I hope it's not to late, I will try to give you a honest answer.
On the first glance jQuery Mobile documentation looks like hell, chaotic bunch of ambiguous data.
- A lot of information without a real context. This documentation is written for developers with prior jQuery knowledge. If you carefully take a look you will see that basic documentation form reflects jQuery documentation. Basically it is useful only if you know what and where to look.
- On the other side, once you learn what's what it becomes obviously easy to read.
- There are a lot of mistakes and it takes to much time for them to get corrected. This is partially fixed thanks to StackOverflow, here you will more answers (better explained) and information regarding jQuery Mobile then provided in official documentation.
- I don't know what happened to 1.4 documentation, 1.3 had much better one. You would learn everything from DEMO site and API site will only give you better perspective.
- Don't worry about deprecated methods, jQuery Mobile 1.5 will have all needed answers. Old documentation rarely has information about future software releases (I'm not talking here only about jQuery Mobile, it is always like that). When few years ago development started on jQuery Mobile, plan was created six versions in advance, you can still find it online.

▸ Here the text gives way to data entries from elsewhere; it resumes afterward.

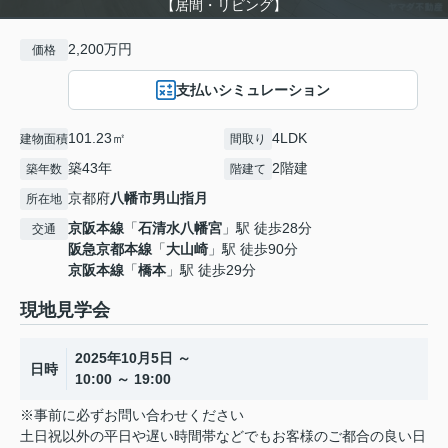
【居間・リビング】
2,200万円
価格
支払いシミュレーション
101.23㎡
4LDK
建物面積
間取り
築43年
2階建
築年数
階建て
京都府
八幡市
男山指月
所在地
京阪本線
「
石清水八幡宮
」駅 徒歩28分
交通
阪急京都本線
「
大山崎
」駅 徒歩90分
京阪本線
「
橋本
」駅 徒歩29分
現地見学会
2025年10月5日 ～
日時
10:00 ～ 19:00
※事前に必ずお問い合わせください
土日祝以外の平日や遅い時間帯などでもお客様のご都合の良い日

- jQuery Mobile developers don't have that much resources like jQuery developers, plus everything is done on pro bono basis. Free product are tied to certain limitations, in this case documentation pulled the shortest straw.
- While jQuery Mobile don't have best documentation ever it has best 3rd party support, other mobile frameworks don't come close, except maybe Sencha Touch but that's completely different story.

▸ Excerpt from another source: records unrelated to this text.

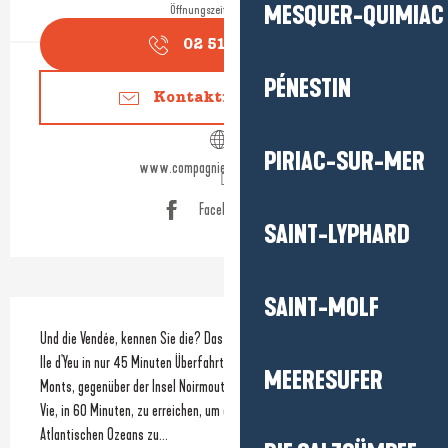
MESQUER-QUIMIAC
Öffnungszeiten ansehen
02 51 60 14
▒▒
PÉNESTIN
Kontaktieren Sie uns
PIRIAC-SUR-MER
www.compagnie-vendeenne.com
Facebook Seite
SAINT-LYPHARD
SAINT-MOLF
Beschreibung
Und die Vendée, kennen Sie die? Das Unternehmen schlägt Ihnen vor, die 
Ile d'Yeu in nur 45 Minuten Überfahrt von Fromentine - La Barre de 
MEERESUFER
Monts, gegenüber der Insel Noirmoutier, und von Saint Gilles Croix de 
Vie, in 60 Minuten, zu erreichen, um eine der magischen Inseln des 
Atlantischen Ozeans zu...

- Also, when you find an error just report it on their github page. It will be fixed in notime, plus support is free ;)
Regarding your second question .jqmData() is a method while :jqmData( is a selector. But you are correct, method .jqmData( accepts parameters so it's a documentation mistake.
Regarding your third question, use of data-* attributes is a right development strategy but ultimately not the only one, you can use anything you like. Don't forget sometimes it is not easy to be HTML developer in HTML5 world.
If you are still not certain regarding jQuery Mobile then take a look at my article covering currently best known frameworks. These are oldest and best known frameworks, all of them are still in development and they are more then stable.
My advice would be these three frameworks:
- Sencha Touch
- Kendo UI (PhoneJS as an alternative)
- jQuery Mobile
Several newer frameworks like Famo.us advertise themselves like second coming so you can also look at them. Just be careful newer is far from better.
If you have more questions feel free to ask, I have more then enough experience with mobile world, specially with jQuery Mobile.